The new policy will target students through 15 years old, forbidding them from using phones at any point during the school day. And it's already inspiring some pushback, with teachers union representative Philippe Vincent telling The Guardian that his group "can't find the logic or the pragmatism in the announcements" and wondering aloud about where administrators will store all of the phones.
"Are we going to transform a school into a giant locker?" he asked. "I've done a little calculation myself: 5,300 state schools with an average 500 pupils each, that makes around 3 million lockers."
Despite the drama, Blanquer may be right about kids' screen time being a public health matter.
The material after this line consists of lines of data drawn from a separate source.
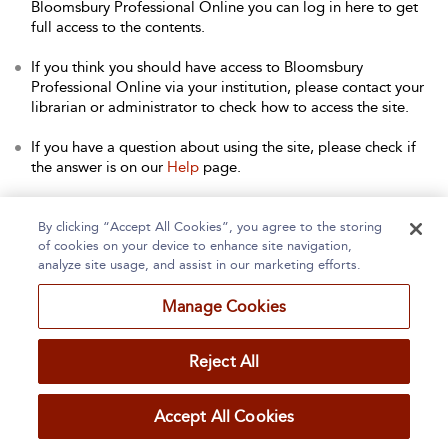
Bloomsbury Professional Online you can log in here to get
full access to the contents.
If you think you should have access to Bloomsbury
Professional Online via your institution, please contact your
librarian or administrator to check how to access the site.
If you have a question about using the site, please check if
the answer is on our
Help
page.
Contact Us
to arrange a free trial for your institution, or with
any other queries.
By clicking “Accept All Cookies”, you agree to the storing
of cookies on your device to enhance site navigation,
analyze site usage, and assist in our marketing efforts.
Manage Cookies
Home
About
Accessibility
Contact Us
Reject All
Accept All Cookies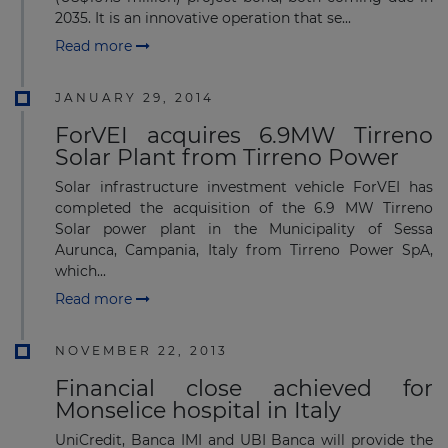
2035. It is an innovative operation that se...
Read more
JANUARY 29, 2014
ForVEI acquires 6.9MW Tirreno
Solar Plant from Tirreno Power
Solar infrastructure investment vehicle ForVEI has
completed the acquisition of the 6.9 MW Tirreno
Solar power plant in the Municipality of Sessa
Aurunca, Campania, Italy from Tirreno Power SpA,
which...
Read more
NOVEMBER 22, 2013
Financial close achieved for
Monselice hospital in Italy
UniCredit, Banca IMI and UBI Banca will provide the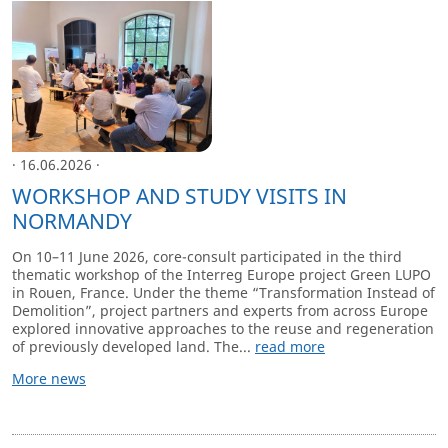
· 16.06.2026 ·
WORKSHOP AND STUDY VISITS IN
NORMANDY
On 10–11 June 2026, core-consult participated in the third
thematic workshop of the Interreg Europe project Green LUPO
in Rouen, France. Under the theme “Transformation Instead of
Demolition”, project partners and experts from across Europe
explored innovative approaches to the reuse and regeneration
of previously developed land. The...
read more
More news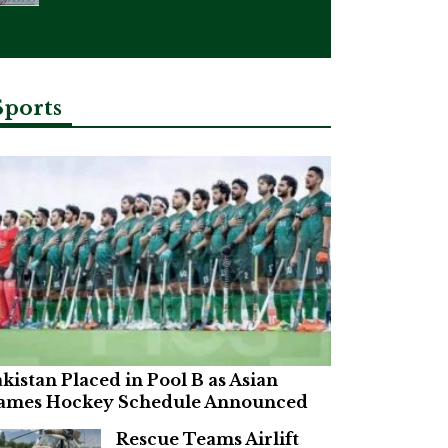
Sports
kistan Placed in Pool B as Asian
ames Hockey Schedule Announced
Rescue Teams Airlift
A report released in October by the nonprofit Common Sense Media found that kids younger than 8 are spending an average of 48 minutes a day looking at mobile screens, up from 15 minutes in 2013. The consequences are real: Too much tech use and media consumption have been linked to sleep problems, behavior issues and obesity, according to the American Academy of Pediatrics. Interpersonal skills also are at stake.
"We really need to be sure that children, and probably older people, are getting enough face-to-face interaction to be competent social beings," Patricia Greenfield, a professor at the University of California, Los Angeles, who studies screen time, told NPR in 2014.
There's evidence that forcing students to put their phones away during school can help reverse some of the negative side effects. A 2015 study by the Centre for Economic Performance at the London School of Economics found that 16-year-old students got higher test scores after phone bans took effect.
France isn't the first to outlaw the devices—there's an ongoing international debate over whether phones should be allowed in schools. Districts in Nigeria and Uganda have adopted bans, and one school in China was even featured in a viral video that showed a man using a mallet to smash a water-soaked phone to bits.
No word on whether that will happen in France.